Various tools are available that allow one to summarise the functional characteristics of variants in a given region. For instance, Boyle et al. developed RegulomeDB, a web-based interface that provides an easily interpretable score from an amalgamation of many functional characteristics derived from a variety of sources to annotate non-coding variants [9]. Other programs such as HaploReg [10] and SNPnexus [11] perform similar functions and account for LD. Although these programs provide facile access to summary information about the location of variants, they are only able to provide a relatively arbitrary and crude ranking of functional significance. The ranking scale used in RegulomeDB is based on the number of categories into which a variant falls with the highest scores given to those variants that fall into both an eQTL and a transcription factor binding site, regardless of cell type or specific transcription factor.
The central challenge in the interpretation of genetic associations lies in the processing and meaningful integration of a hugely diverse range of information. Having derived a score for a region containing a candidate variant, it has to be integrated with association evidence. We proposed the use of empirically derived weightings within a Bayesian framework [3]. More recently Schork et al. suggested the use of stratified False Discovery Rate (sFDR) and Darnell et al. proposed multi-thresholding in a manner that they say is equivalent to varying the significance threshold at each marker depending on the prior information [12,13]. In order to implement these approaches one needs to define appropriate weights. For instance, Schork et al. [12] used an LD-weighted scoring algorithm, and Kindt et al. [14] recently published a multivariate logistic regression approach. However, neither of these approaches is easily scalable to the very large number of functional characteristics that are becoming available.
The primary objectives of this study are to describe an empirically justified method to identify which functional characteristics are best correlated with GWAS hit SNPs, to provide clues to the etiology of such traits, and to develop and implement a method to incorporate functional characteristics with statistical information in association studies. To achieve these objectives we use a machine learning approach, elastic net (a regularized logistic regression), to predict causality of a SNP based on information from 543 functional characteristics. We explore models based on all GWAS significant SNPs and also subsets of significant SNPs selected on the basis of phenotype and p-value. Functional characteristics are considered individually or in groups. We report a) the accuracy of the predictions to demonstrate the utility of the method and to investigate the behaviour of the different models, b) the frequency, correlation between and coefficients of the functional characteristics providing insight about their functional relevance to disease, c) a prediction score for each SNP, and d) details of how to combine this score with association statistics in a formal Bayesian framework.

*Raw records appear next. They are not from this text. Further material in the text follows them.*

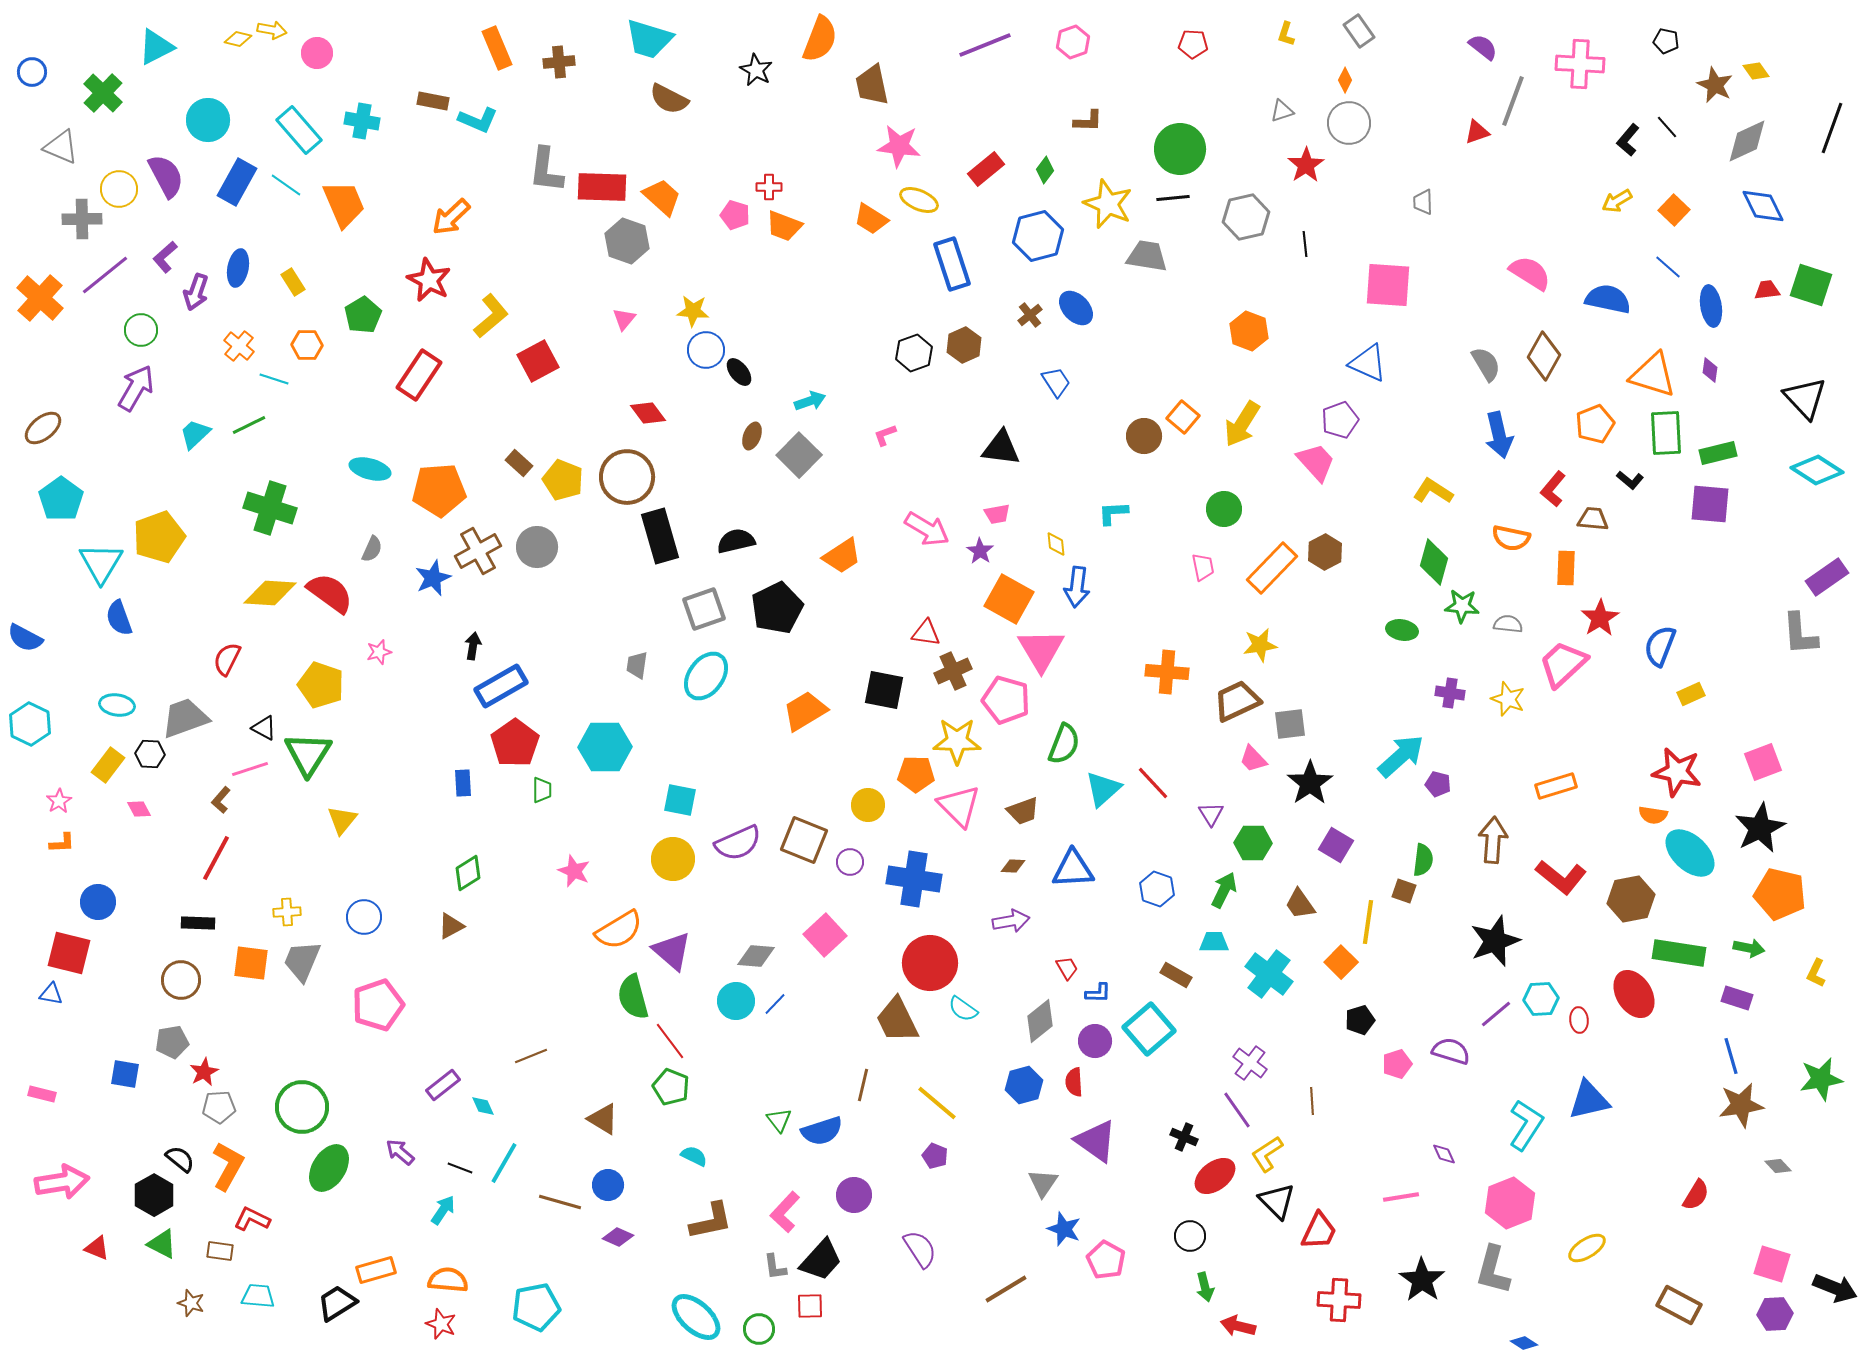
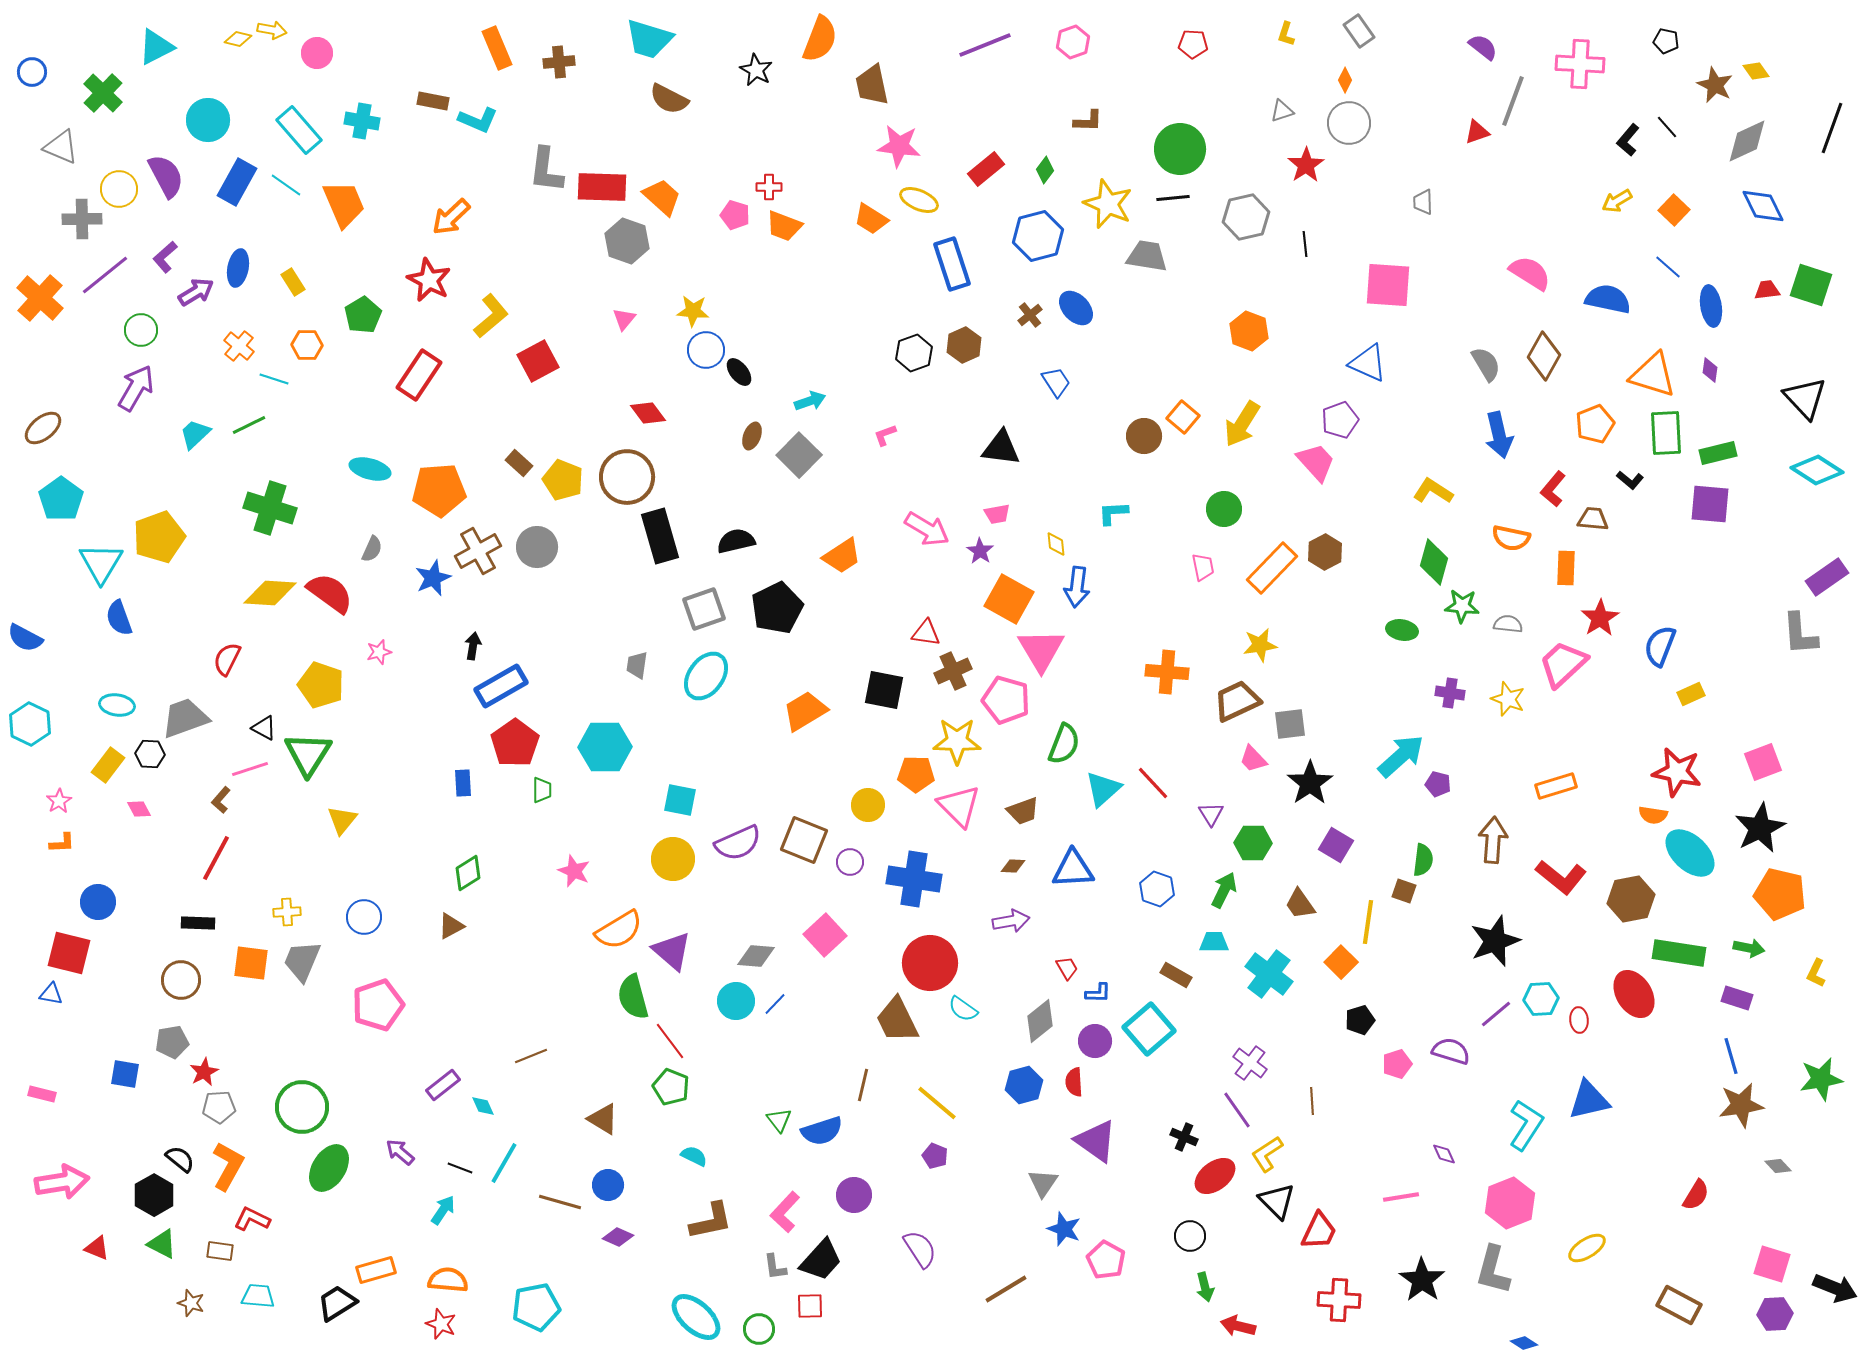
purple arrow at (196, 292): rotated 141 degrees counterclockwise
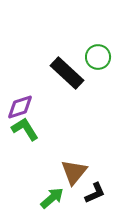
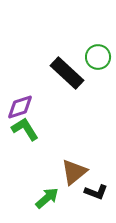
brown triangle: rotated 12 degrees clockwise
black L-shape: moved 1 px right, 1 px up; rotated 45 degrees clockwise
green arrow: moved 5 px left
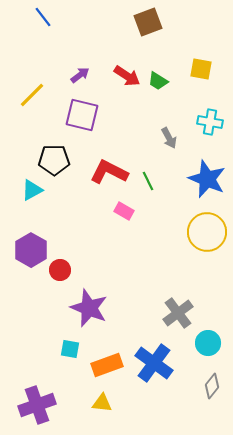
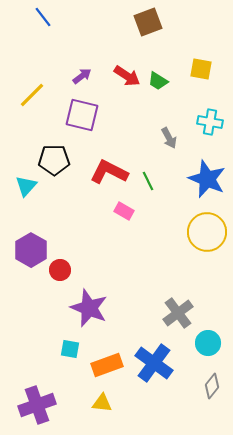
purple arrow: moved 2 px right, 1 px down
cyan triangle: moved 6 px left, 4 px up; rotated 20 degrees counterclockwise
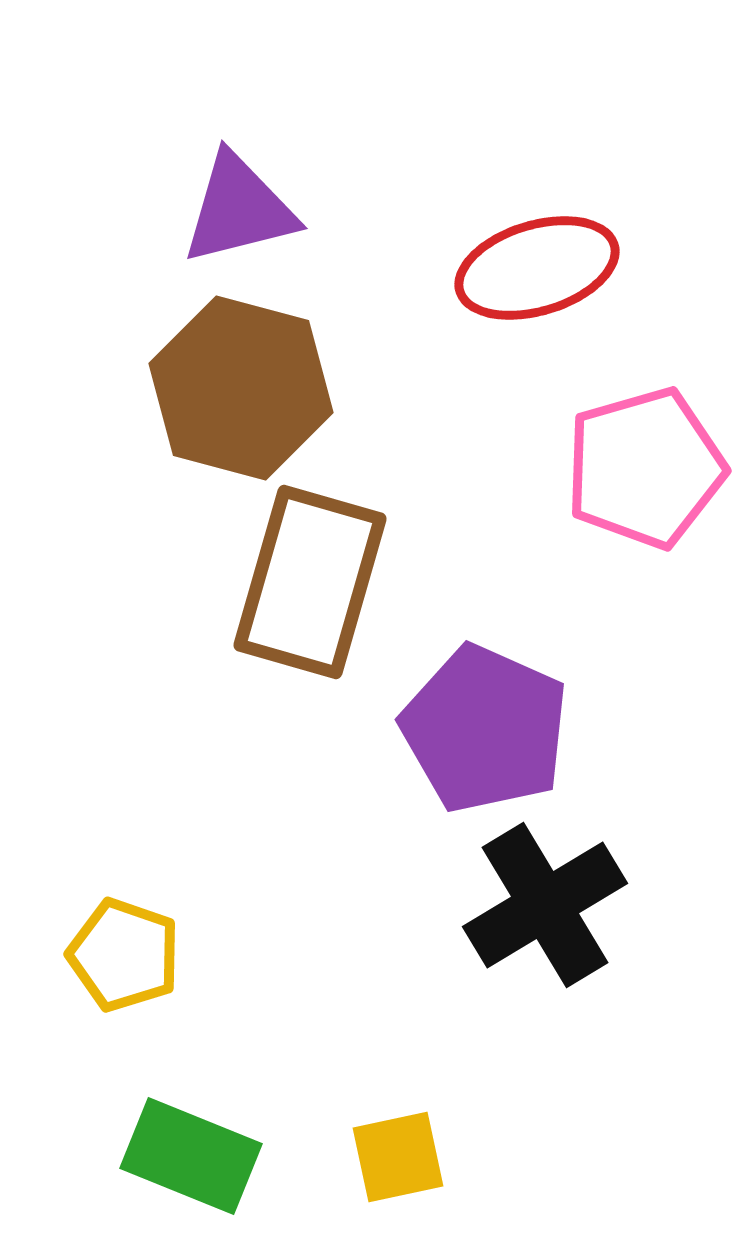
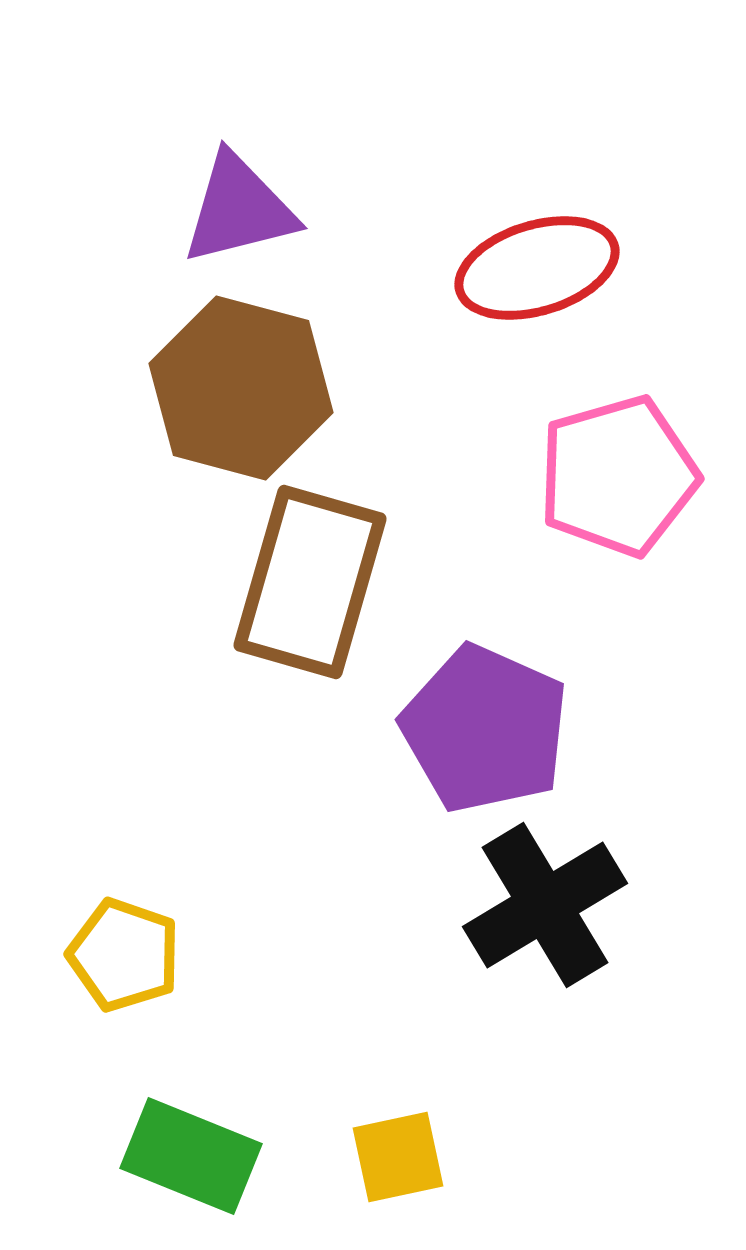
pink pentagon: moved 27 px left, 8 px down
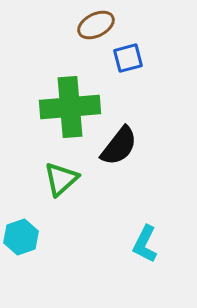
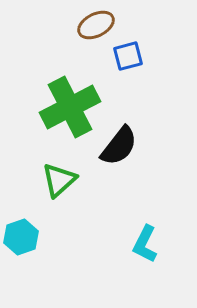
blue square: moved 2 px up
green cross: rotated 22 degrees counterclockwise
green triangle: moved 2 px left, 1 px down
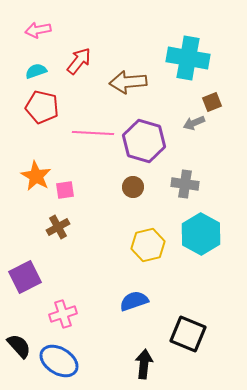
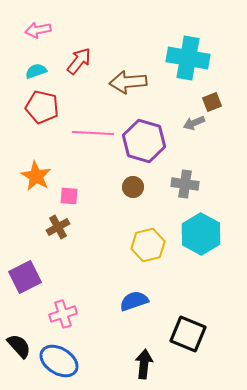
pink square: moved 4 px right, 6 px down; rotated 12 degrees clockwise
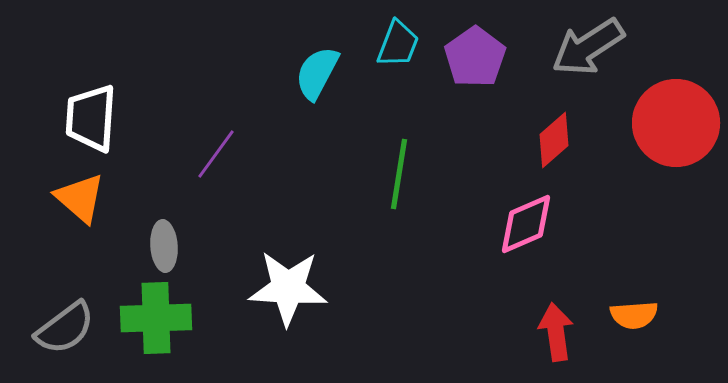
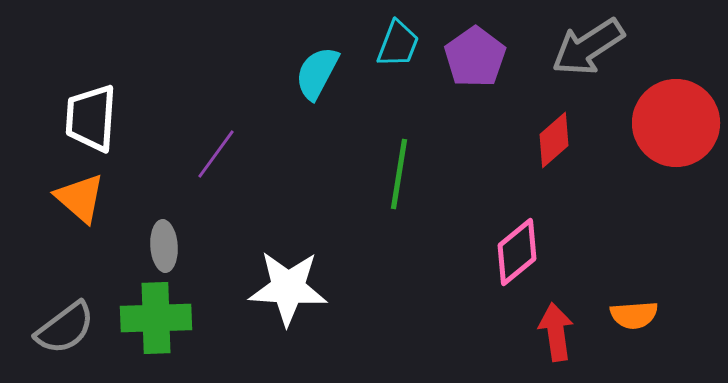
pink diamond: moved 9 px left, 28 px down; rotated 16 degrees counterclockwise
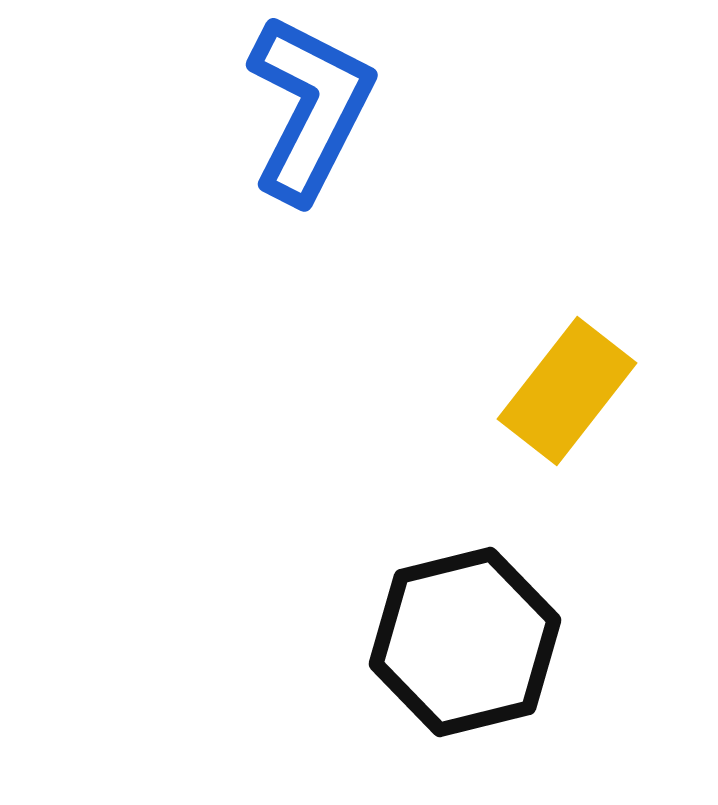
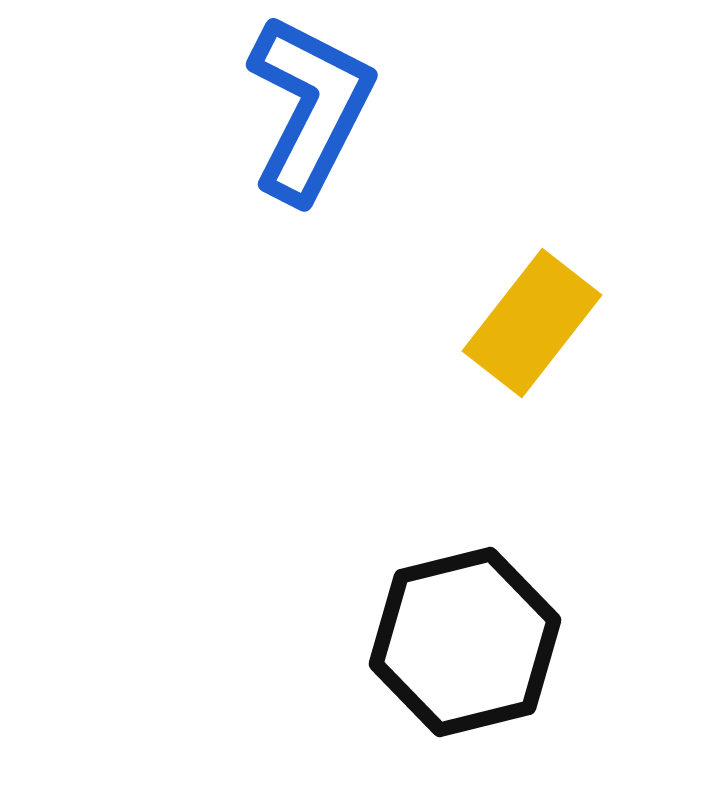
yellow rectangle: moved 35 px left, 68 px up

We provide online scripts that can be employed so the method can be used by other researchers using additional functional characteristics (http://www.camh.ca/en/research/research_areas/genetics_and_epigenetics/Pages/Statistical-Genetics.aspx). For the best models we provide the probability of causality (the prediction score) for each SNP, the corresponding Bayes factor (BFannot) and scripts to combine BFannot with GWAS association signals.
Results
Functional enrichment in GWAS hits
Frequencies of functional characteristics in GWAS hits compared to non-hits were compared using Fisher’s exact test. Our analyses indicate that GWAS hits are enriched for most functional characteristics compared to GWAS non-hits, except for splice sites and micro RNA (miRNA) targets, perhaps due to the very low frequency of these two classes of functional characteristics compared to the others (Table 1 and Table 2).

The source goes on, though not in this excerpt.